TNGX thesis for this collar
The market-implied 1-standard-deviation range for TNGX extends from approximately $13.11 on the downside to $28.43 on the upside. A TNGX collar hedges an existing long TNGX position with a protective put while financing the put cost via a short call; when the premiums roughly offset, the collar acts as a near-zero-cost insurance band around the current spot. Current TNGX IV rank near 16.87% sits in the lower third of its 1-year distribution, where IV often re-expands toward the mean; this favors premium-buying structures and disadvantages premium-selling structures on TNGX at 128.60%. As a Healthcare name, TNGX options can move on sector-level news flow (peer earnings, regulatory updates, industry-specific macro data) in addition to TNGX-specific events.

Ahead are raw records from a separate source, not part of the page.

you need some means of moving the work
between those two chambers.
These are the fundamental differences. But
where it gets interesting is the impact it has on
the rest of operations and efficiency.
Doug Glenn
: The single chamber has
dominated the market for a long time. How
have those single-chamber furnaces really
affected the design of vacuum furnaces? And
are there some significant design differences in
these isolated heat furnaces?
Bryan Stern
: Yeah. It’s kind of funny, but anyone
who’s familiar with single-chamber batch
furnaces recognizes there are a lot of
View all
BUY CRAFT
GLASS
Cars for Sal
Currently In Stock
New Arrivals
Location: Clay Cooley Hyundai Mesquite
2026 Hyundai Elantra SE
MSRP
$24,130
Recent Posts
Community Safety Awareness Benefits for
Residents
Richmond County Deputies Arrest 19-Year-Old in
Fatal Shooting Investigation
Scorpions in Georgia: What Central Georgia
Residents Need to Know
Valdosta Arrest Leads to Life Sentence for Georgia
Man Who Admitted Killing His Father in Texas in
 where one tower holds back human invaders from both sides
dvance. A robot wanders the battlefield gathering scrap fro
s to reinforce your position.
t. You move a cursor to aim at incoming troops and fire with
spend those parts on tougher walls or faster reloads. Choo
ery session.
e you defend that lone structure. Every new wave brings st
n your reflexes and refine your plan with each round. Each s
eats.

TNGX collar positions are structurally neutral (protective); the modeled P&L assumes European-style exercise at expiration and ignores early assignment, transaction costs, dividends paid before expiry on the stock leg (when present), and the bid-ask spread on the listed chain. TNGX positions also carry Healthcare sector concentration risk; news flow inside the sector (peer earnings, regulatory shifts, supply-chain headlines) can move TNGX alongside the broader basket even when TNGX-specific fundamentals are unchanged. Always rebuild the position from current TNGX chain quotes before placing a trade.
Frequently asked questions
- What is a collar on TNGX?
- A collar on TNGX is the collar strategy applied to TNGX (stock). The strategy is structurally neutral (protective): A collar pairs long stock with a protective out-of-the-money put financed by a short out-of-the-money call, capping both tails of the position around the current spot. With TNGX stock trading near $20.77, the strikes shown on this page are snapped to the nearest listed TNGX chain strike and the premiums come straight from the end-of-day bid/ask midpoint.

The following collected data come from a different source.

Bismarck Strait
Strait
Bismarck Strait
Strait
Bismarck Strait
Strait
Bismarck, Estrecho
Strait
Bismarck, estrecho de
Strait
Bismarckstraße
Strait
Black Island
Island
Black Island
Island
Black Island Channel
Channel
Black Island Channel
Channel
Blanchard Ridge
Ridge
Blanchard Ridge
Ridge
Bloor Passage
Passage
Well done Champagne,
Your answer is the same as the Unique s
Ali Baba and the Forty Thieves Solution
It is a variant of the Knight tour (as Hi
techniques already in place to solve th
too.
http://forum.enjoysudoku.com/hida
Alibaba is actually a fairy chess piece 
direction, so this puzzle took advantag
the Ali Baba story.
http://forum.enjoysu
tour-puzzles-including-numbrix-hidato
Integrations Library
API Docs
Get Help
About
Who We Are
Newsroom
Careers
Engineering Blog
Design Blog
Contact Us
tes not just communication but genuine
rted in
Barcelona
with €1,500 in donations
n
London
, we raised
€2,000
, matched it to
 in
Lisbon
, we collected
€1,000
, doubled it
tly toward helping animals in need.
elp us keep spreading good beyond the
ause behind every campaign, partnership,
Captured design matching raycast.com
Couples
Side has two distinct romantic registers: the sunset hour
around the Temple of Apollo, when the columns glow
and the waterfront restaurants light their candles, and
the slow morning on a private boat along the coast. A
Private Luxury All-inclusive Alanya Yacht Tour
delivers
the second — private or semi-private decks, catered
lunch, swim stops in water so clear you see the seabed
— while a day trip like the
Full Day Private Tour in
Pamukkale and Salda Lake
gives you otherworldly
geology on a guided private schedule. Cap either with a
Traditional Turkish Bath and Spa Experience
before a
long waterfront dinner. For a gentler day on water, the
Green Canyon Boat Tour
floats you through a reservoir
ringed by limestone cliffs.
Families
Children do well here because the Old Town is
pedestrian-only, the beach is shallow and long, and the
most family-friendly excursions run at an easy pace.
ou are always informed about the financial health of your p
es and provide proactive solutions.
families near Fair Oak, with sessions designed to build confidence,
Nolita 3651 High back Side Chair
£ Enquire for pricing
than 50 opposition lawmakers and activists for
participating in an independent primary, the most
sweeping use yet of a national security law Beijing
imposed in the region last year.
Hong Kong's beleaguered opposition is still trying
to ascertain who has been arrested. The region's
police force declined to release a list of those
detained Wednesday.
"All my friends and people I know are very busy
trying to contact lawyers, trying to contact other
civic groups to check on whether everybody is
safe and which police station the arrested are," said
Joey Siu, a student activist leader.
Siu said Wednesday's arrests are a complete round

- How are TNGX collar max profit and max loss calculated?
- Max profit roughly equals short-call strike minus cost basis plus net premium; max loss roughly equals cost basis minus long-put strike minus net premium. Breakeven shifts by the net premium. For the TNGX collar priced from the end-of-day chain at a 30-day expiry (ATM IV 128.60%), the computed maximum profit is $78.00 per contract and the computed maximum loss is -$122.00 per contract. Live intraday quotes will differ as the chain moves through the trading session.

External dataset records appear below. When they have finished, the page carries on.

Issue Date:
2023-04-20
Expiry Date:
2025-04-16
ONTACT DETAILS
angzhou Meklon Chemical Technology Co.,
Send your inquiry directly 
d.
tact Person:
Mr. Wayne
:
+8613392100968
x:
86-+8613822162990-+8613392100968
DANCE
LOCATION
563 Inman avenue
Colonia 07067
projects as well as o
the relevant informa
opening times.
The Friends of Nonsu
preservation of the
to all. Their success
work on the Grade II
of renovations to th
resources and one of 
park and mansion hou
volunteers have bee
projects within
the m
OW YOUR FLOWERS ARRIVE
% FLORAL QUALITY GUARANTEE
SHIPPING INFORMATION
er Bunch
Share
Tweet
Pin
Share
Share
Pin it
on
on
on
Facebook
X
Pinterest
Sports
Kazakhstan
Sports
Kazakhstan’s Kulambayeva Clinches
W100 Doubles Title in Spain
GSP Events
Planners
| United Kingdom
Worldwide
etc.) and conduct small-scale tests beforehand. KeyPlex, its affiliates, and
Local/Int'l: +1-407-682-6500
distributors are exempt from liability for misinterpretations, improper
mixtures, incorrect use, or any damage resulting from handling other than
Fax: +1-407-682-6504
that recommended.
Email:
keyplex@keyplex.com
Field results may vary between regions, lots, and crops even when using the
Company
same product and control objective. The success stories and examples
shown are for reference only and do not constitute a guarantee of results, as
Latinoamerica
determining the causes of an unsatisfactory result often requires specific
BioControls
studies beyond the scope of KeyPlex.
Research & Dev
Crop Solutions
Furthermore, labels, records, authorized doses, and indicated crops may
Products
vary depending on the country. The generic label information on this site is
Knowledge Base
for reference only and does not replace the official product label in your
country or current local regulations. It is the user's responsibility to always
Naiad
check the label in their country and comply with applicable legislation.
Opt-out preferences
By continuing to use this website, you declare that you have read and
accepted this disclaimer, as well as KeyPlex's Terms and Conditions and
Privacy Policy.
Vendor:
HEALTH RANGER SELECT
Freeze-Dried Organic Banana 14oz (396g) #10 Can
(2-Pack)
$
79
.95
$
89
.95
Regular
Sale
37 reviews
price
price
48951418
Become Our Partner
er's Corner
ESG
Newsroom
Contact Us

- What is the breakeven for a TNGX collar?
- The breakeven for the TNGX collar priced on this page is roughly $21.22 at expiration, derived from end-of-day chain premiums. Breakeven is the underlying price at which the strategy's P&L crosses zero ignoring transaction costs and assignment risk. The current TNGX market-implied 1-standard-deviation expected move is approximately 36.87%; if the move sits well outside the breakeven distance, the structure's risk-reward becomes correspondingly tighter.
- When should you consider a collar on TNGX?
- Collars on TNGX hedge an existing long TNGX stock position; the long put sets a floor while the short call finances it, often run as a near-zero-cost hedge during expected volatility windows.
- How does current TNGX implied volatility affect this collar?
- TNGX ATM IV is at 128.60% with IV rank near 16.87%, which is on the low end of its 1-year range. Premium-buying structures (long call, long put, debit spreads) are relatively cheap in this regime; premium-selling structures collect less credit per unit risk.